Toen Shōsetsu
- Author: Kyokutei Bakin (as Takizawa Toku)
- Language: Japanese
- Publisher: Nihon Zuihitsu Taisei Kankōkai (1928 edition)
- Publication date: 1825
- Publication place: Japan
- Media type: Print

= Toen Shōsetsu =

An 1825 Collection of Unusual Japanese tales

Toen Shōsetsu (兎園小説, "Tales from the Rabbit Garden") is a collection of unusual tales, rumors, and scholarly discussions compiled by Kyokutei Bakin (1767–1848) under his given name Takizawa Toku. The work was completed in 1825 and comprises twelve volumes. It records the proceedings of the Toenkai (兎園会), a literary circle whose members gathered monthly to share and discuss strange and curious stories.
The work has been reprinted in several anthologies, including Hyakka Setsurin (百家説林, 1891–1892), Zuihitsu Sanjushu (随筆三十種, 1897), and Nihon Zuihitsu Taisei (日本随筆大成), all of which are available through the National Diet Library Digital Collections.
==Supplementary volumes==
After the Toenkai disbanded, Bakin continued collecting unusual tales.
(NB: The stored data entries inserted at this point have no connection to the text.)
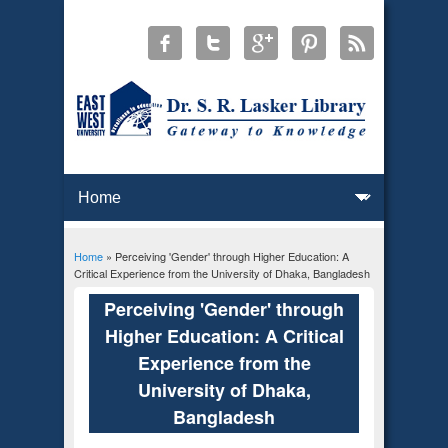
Home
» Perceiving 'Gender' through Higher Education: A
You are here
Critical Experience from the University of Dhaka, Bangladesh
Perceiving 'Gender' through
Higher Education: A Critical
Experience from the
University of Dhaka,
Bangladesh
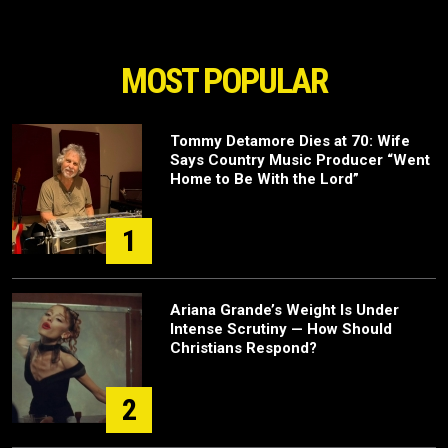
MOST POPULAR
Tommy Detamore Dies at 70: Wife
Says Country Music Producer “Went
Home to Be With the Lord”
1
Ariana Grande’s Weight Is Under
Intense Scrutiny — How Should
Christians Respond?
2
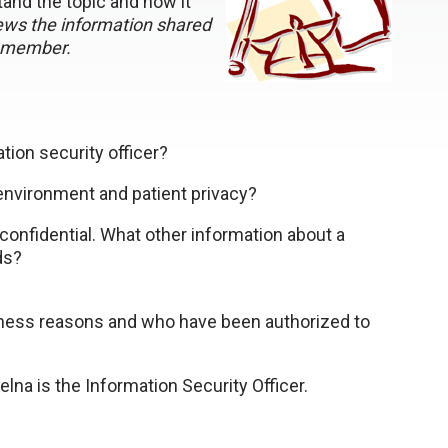
and the topic and how it
ws the information shared
remember.
tion security officer?
 environment and patient privacy?
confidential. What other information about a
ds?
iness reasons and who have been authorized to
elna is the Information Security Officer.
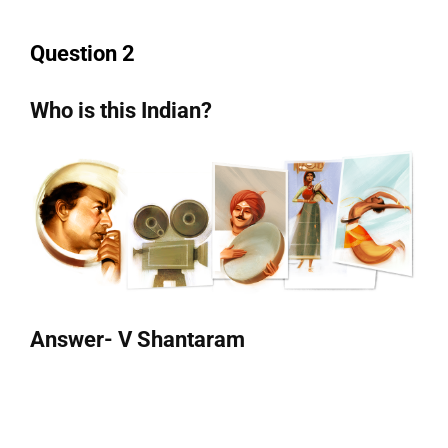
Question 2
Who is this Indian?
Answer- V Shantaram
In addition to the main twelve-volume work, Toen Shōsetsu includes supplementary volumes: the Gaishū (外集), Besshu (別集), Shūi (拾遺), and Yoroku (余録), totalling nine additional volumes, all included in Nihon Zuihitsu Taisei.
==Notable entries==
Toen Shōsetsu contains one of the most detailed accounts of the Utsuro-bune legend, describing a round vessel that drifted ashore in Hitachi Province in 1803, carrying a young foreign woman with red hair who clutched an unknown box and could not communicate with the locals.
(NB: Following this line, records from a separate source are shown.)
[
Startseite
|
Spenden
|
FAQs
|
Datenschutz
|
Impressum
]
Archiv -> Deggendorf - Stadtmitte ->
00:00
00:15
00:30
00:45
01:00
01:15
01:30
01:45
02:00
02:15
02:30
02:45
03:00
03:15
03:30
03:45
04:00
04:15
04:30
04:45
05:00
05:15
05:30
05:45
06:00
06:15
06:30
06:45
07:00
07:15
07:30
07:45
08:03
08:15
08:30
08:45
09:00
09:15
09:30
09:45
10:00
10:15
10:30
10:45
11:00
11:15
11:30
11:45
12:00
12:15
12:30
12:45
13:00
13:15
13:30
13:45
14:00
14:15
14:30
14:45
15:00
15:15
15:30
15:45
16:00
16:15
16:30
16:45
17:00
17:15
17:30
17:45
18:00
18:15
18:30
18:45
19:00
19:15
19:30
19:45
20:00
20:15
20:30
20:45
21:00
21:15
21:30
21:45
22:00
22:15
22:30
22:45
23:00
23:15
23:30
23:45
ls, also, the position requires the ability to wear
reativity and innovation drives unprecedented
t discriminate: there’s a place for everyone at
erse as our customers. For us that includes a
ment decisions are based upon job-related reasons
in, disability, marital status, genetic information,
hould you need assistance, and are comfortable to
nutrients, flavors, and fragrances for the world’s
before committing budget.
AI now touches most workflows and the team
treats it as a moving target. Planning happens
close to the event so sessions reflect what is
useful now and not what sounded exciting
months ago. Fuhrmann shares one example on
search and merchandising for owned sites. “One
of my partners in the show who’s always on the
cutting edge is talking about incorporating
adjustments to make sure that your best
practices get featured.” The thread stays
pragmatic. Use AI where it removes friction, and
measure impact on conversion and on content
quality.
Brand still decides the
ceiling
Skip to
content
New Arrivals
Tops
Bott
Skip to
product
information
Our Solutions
The Besshu contains an account of a dispute between Bakin and Yamazaki Yoshinari (山崎美成) over soba-eating customs and dining culture, now considered a valuable source for the study of Edo-period food history.
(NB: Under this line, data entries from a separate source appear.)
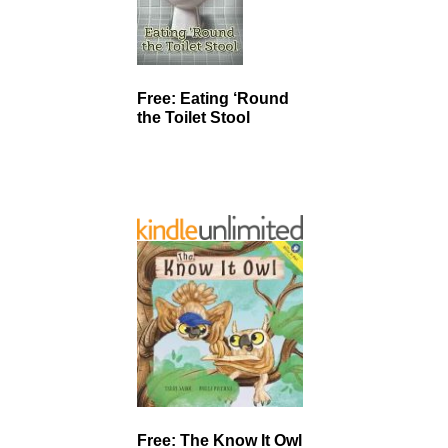
Free: Eating ‘Round
the Toilet Stool
Free: The Know It Owl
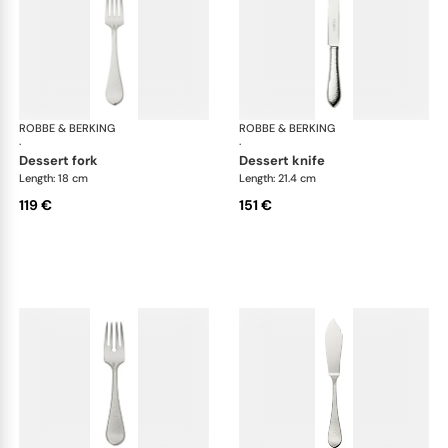
ROBBE & BERKING
Martelé cutlery, silver plated
ROBBE & BERKING
Mar
·
·
dessert fork
dessert knife
Length: 18 cm
Length: 21.4 cm
119 €
151 €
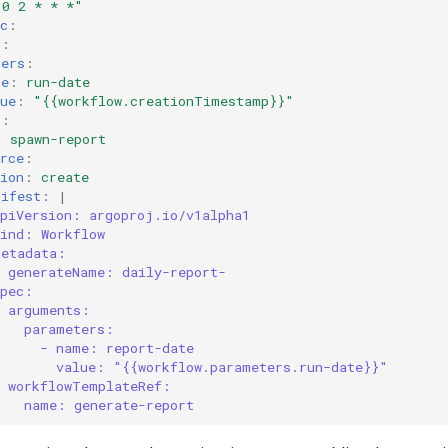
"0
2
*
*
*"
c
:
s
:
ters
:
me
:
run-date
ue
:
"{{workflow.creationTimestamp}}"
s
:
:
spawn-report
rce
:
ion
:
create
nifest
:
|
apiVersion: argoproj.io/v1alpha1
kind: Workflow
metadata:
generateName: daily-report-
spec:
arguments:
parameters:
- name: report-date
value: "{{workflow.parameters.run-date}}"
workflowTemplateRef:
name: generate-report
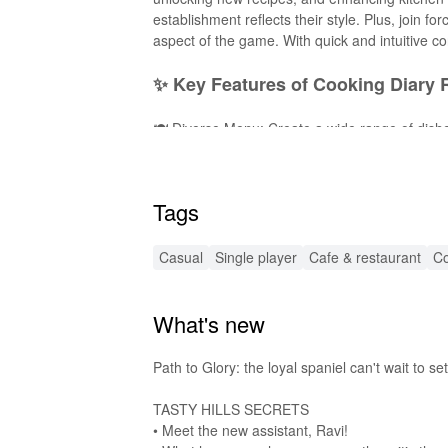
establishment reflects their style. Plus, join 
aspect of the game. With quick and intuitive con
✨ Key Features of Cooking Diary
🍽️ Diverse Menu: Create a wide range of dishe
decor items to personalize your restaurant and 
new culinary adventures! 4. 🎮 Engaging Mini-
Social Interaction: Team up with friends for c
Tags
provide an immersive and enjoyable gameplay
🚀 Exciting MOD Features for En
Casual
Single player
Cafe & restaurant
Co
💰 Unlimited Coins: Enjoy endless currency to 
Recipes Unlocked: Dive into the game with acces
What's new
Updates: Stay ahead with the latest modificati
adventure that allows you to focus on what mat
🔊 Enhanced Audio Effects for a R
Path to Glory: the loyal spaniel can't wait to s
TASTY HILLS SECRETS
This MOD version of 'Cooking Diary Restauran
• Meet the new assistant, Ravi!
the game. From the sizzle of pans to the invi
The Yoroku includes an account of the Eitai Bridge collapse of 1807, in which the bridge fell under the weight of a large crowd, and a passage describing individuals who might today be understood as having a gender identity differing from their birth sex.
One entry in the main collection describes Tsuta (Yodotaki), a giant woman from Shinagawa.
==Published editions==

Nihon Zuihitsu Taisei Henshūbu, ed. "Toen Shōsetsu." Nihon Zuihitsu Taisei, 2nd series, vol. 1. Nihon Zuihitsu Taisei Kankōkai, 1928, pp. 1–346.
Nihon Zuihitsu Taisei Henshūbu, ed. "Toen Shōsetsu Gaishū." Nihon Zuihitsu Taisei, 2nd series, vol. 2. Nihon Zuihitsu Taisei Kankōkai, 1928, pp. 367–427.
Nihon Zuihitsu Taisei Henshūbu, ed. "Toen Shōsetsu Besshu." Nihon Zuihitsu Taisei, 2nd series, vol. 2. Nihon Zuihitsu Taisei Kankōkai, 1928, pp. 429–547.
Nihon Zuihitsu Taisei Henshūbu, ed. "Toen Shōsetsu Yoroku." Nihon Zuihitsu Taisei, 2nd series, vol. 3. Nihon Zuihitsu Taisei Kankōkai, 1928, pp. 1–69.
Nihon Zuihitsu Taisei Henshūbu, ed. "Toen Shōsetsu Shūi." Nihon Zuihitsu Taisei, 2nd series, vol. 3. Nihon Zuihitsu Taisei Kankōkai, 1928, pp. 71–154.
"Toenkai Shūsetsu." Kinko Bungei Onchi Sōsho, vol. 11, annotated by Naitō Chisō and Komiyama Yasusuke. Hakubunkan, 1911.